What this task involves
Return all lines from the listing below in which the string "FIFA" occurs.

Given information

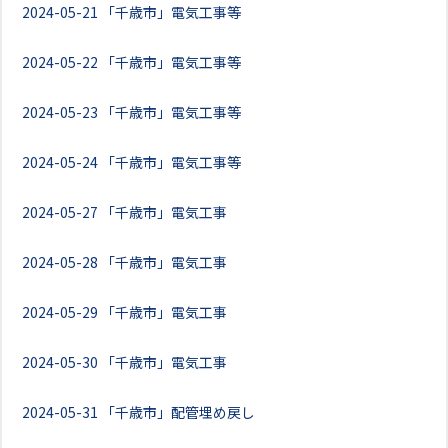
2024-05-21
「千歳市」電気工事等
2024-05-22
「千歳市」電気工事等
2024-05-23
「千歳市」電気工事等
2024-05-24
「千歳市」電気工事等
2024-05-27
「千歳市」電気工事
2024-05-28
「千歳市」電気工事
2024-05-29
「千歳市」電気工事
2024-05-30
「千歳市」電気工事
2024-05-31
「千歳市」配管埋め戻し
...
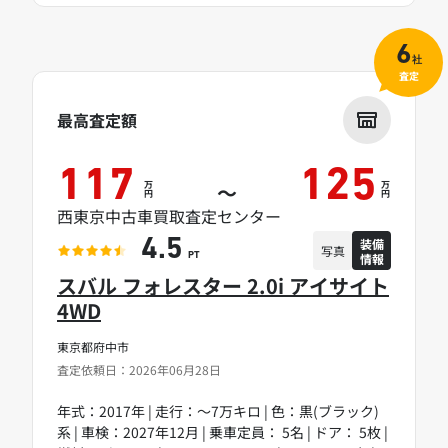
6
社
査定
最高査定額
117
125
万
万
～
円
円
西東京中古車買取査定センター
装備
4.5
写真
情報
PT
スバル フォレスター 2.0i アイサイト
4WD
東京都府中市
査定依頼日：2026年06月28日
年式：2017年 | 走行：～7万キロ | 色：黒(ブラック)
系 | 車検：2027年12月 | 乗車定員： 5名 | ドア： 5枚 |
...
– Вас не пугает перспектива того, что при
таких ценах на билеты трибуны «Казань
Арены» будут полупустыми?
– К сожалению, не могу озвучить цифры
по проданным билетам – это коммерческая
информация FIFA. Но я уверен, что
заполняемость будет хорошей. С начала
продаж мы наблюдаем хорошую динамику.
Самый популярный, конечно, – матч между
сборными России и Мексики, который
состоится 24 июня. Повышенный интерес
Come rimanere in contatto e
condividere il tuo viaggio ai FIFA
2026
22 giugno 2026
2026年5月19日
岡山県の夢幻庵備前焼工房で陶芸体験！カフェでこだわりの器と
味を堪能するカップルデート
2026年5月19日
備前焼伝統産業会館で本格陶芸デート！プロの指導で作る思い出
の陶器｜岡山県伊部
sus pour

Completed task
информация FIFA. Но я уверен, что
condividere il tuo viaggio ai FIFA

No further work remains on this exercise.